● Material shown
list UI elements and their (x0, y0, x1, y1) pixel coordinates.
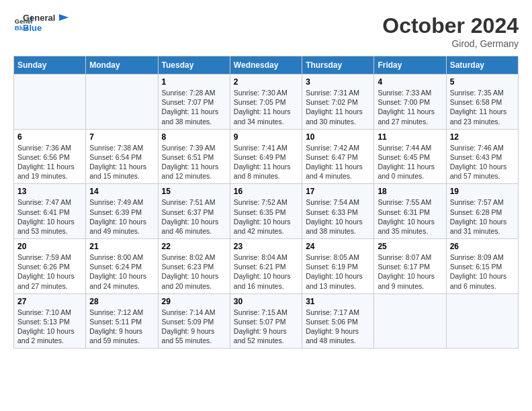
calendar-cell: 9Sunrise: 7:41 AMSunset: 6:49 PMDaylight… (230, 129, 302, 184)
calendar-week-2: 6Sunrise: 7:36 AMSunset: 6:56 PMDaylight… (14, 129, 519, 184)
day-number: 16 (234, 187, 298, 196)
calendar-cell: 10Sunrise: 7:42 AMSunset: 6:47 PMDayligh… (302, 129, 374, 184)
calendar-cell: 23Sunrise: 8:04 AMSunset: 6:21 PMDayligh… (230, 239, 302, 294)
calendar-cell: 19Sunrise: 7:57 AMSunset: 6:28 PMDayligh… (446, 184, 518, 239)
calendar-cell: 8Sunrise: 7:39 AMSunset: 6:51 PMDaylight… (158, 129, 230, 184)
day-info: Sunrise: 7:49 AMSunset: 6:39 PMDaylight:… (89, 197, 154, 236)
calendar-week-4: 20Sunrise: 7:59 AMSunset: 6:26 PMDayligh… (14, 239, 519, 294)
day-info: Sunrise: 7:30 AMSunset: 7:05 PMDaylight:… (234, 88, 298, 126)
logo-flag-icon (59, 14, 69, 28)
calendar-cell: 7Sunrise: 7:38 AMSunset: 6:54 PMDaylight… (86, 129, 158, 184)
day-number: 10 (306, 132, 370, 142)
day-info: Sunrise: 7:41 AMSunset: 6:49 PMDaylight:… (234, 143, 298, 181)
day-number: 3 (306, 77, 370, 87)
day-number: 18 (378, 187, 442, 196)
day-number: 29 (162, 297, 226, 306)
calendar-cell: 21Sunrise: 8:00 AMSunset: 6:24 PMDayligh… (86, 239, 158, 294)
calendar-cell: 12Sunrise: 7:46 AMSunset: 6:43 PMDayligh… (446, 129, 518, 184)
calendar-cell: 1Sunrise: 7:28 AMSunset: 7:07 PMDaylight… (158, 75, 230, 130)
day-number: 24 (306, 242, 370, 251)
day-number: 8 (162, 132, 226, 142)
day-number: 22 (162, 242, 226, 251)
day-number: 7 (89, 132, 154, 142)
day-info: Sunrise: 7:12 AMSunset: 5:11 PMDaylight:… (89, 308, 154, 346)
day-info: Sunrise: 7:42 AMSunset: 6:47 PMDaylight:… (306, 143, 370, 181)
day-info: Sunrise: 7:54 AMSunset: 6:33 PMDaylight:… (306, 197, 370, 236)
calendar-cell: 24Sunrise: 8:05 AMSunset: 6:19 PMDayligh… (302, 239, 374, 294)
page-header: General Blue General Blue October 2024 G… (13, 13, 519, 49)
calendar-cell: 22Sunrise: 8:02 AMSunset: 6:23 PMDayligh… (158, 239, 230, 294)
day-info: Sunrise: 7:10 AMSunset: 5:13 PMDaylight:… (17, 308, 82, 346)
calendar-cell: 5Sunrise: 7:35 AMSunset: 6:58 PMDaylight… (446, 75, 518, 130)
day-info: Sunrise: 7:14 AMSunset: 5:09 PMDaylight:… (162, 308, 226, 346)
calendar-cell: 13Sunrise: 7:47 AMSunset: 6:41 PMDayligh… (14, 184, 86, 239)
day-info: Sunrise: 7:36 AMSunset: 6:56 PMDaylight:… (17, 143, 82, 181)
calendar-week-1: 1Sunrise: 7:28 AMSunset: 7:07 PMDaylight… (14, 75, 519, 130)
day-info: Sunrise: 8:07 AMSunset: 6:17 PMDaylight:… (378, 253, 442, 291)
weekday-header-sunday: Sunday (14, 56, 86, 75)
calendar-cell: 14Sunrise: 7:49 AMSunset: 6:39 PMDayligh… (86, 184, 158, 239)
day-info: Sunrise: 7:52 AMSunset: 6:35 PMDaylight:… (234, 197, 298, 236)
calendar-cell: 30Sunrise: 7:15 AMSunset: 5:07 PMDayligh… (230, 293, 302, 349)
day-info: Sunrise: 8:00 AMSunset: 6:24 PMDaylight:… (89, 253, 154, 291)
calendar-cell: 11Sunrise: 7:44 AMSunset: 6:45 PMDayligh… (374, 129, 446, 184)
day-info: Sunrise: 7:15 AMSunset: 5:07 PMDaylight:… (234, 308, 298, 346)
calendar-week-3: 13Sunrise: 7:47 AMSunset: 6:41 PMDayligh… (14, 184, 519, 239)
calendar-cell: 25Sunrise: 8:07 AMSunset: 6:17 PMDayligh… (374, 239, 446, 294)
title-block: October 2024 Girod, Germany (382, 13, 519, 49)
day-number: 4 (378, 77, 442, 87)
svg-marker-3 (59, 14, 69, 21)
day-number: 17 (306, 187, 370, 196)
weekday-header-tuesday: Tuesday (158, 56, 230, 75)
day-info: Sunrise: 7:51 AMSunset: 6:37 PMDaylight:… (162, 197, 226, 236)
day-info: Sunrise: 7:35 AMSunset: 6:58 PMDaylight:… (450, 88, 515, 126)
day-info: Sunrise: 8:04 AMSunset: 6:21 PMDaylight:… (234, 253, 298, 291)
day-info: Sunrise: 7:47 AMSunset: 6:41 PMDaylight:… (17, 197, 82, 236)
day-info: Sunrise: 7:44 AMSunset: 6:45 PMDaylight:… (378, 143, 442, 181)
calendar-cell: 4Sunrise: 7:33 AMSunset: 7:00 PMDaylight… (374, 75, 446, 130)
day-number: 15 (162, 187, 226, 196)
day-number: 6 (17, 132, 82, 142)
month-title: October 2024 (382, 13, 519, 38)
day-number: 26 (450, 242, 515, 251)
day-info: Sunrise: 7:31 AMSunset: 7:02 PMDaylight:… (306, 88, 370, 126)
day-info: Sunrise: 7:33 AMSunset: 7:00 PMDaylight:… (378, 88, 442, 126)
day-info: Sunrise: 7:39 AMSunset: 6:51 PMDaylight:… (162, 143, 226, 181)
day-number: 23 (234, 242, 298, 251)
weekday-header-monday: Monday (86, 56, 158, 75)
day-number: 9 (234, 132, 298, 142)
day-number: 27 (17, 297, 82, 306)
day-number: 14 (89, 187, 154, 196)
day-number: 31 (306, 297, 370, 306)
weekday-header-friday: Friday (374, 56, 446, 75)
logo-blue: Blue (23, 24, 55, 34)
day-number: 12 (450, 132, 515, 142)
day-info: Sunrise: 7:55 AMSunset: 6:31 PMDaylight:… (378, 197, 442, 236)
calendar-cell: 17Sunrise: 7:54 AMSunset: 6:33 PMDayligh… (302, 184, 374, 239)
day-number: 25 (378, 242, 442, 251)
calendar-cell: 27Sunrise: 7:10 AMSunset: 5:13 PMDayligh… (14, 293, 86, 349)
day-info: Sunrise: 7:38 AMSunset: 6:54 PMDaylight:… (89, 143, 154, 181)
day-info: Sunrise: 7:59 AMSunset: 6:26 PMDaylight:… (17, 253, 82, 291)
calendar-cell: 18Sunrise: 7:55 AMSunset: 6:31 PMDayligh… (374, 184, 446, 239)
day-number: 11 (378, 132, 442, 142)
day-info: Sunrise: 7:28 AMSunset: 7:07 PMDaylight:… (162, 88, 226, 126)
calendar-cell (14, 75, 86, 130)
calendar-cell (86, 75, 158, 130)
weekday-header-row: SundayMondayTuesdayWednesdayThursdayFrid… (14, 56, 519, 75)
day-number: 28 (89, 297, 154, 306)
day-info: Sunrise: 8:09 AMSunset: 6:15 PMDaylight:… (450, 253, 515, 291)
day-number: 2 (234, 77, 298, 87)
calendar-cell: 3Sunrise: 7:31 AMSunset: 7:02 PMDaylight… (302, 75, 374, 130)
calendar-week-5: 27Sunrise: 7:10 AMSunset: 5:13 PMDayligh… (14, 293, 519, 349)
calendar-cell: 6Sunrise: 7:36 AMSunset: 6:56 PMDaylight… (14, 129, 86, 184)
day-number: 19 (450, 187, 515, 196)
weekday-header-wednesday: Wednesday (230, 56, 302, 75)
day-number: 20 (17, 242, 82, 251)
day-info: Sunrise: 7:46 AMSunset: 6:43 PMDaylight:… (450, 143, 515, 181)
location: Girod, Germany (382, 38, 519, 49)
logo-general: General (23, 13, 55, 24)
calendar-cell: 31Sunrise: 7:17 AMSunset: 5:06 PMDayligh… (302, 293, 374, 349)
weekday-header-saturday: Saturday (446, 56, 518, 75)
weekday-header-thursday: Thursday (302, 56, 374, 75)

● How to complete this task
Determine the number of lines in the listing that contain the word "Blue", and respond with nothing but that number.

● Answer
2